> _PROMPT_: The response should consist of the data below, copied exactly, with no pictures in it.

> _GIVEN ENTRIES_:
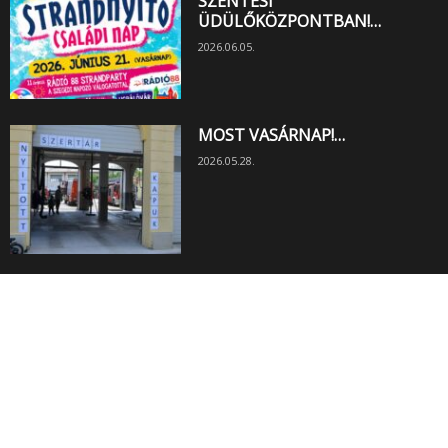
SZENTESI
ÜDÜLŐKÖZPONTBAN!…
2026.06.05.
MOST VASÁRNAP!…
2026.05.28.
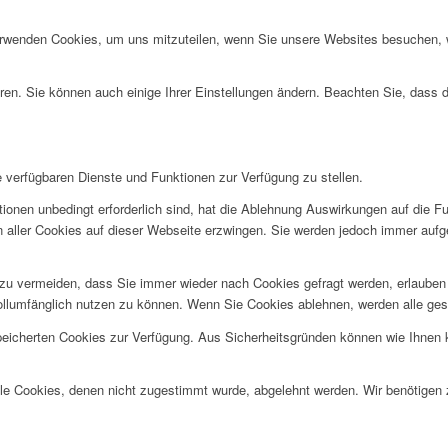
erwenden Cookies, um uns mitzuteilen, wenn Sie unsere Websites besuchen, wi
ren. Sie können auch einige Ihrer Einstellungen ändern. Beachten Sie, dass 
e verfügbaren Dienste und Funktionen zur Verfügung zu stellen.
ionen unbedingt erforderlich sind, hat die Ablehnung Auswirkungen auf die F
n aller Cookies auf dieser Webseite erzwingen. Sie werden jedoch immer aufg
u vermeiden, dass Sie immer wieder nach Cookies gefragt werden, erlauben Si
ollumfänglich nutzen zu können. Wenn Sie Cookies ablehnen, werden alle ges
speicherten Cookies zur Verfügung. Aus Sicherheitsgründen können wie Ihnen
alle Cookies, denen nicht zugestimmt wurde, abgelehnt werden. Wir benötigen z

> _ANSWER BOX_:
SZENTESI
ÜDÜLŐKÖZPONTBAN!…
2026.06.05.
MOST VASÁRNAP!…
2026.05.28.
erwenden Cookies, um uns mitzuteilen, wenn Sie unsere Websites besuchen, wi
ren. Sie können auch einige Ihrer Einstellungen ändern. Beachten Sie, dass 
e verfügbaren Dienste und Funktionen zur Verfügung zu stellen.
ionen unbedingt erforderlich sind, hat die Ablehnung Auswirkungen auf die F
n aller Cookies auf dieser Webseite erzwingen. Sie werden jedoch immer aufg
u vermeiden, dass Sie immer wieder nach Cookies gefragt werden, erlauben Si
ollumfänglich nutzen zu können. Wenn Sie Cookies ablehnen, werden alle ges
speicherten Cookies zur Verfügung. Aus Sicherheitsgründen können wie Ihnen
alle Cookies, denen nicht zugestimmt wurde, abgelehnt werden. Wir benötigen z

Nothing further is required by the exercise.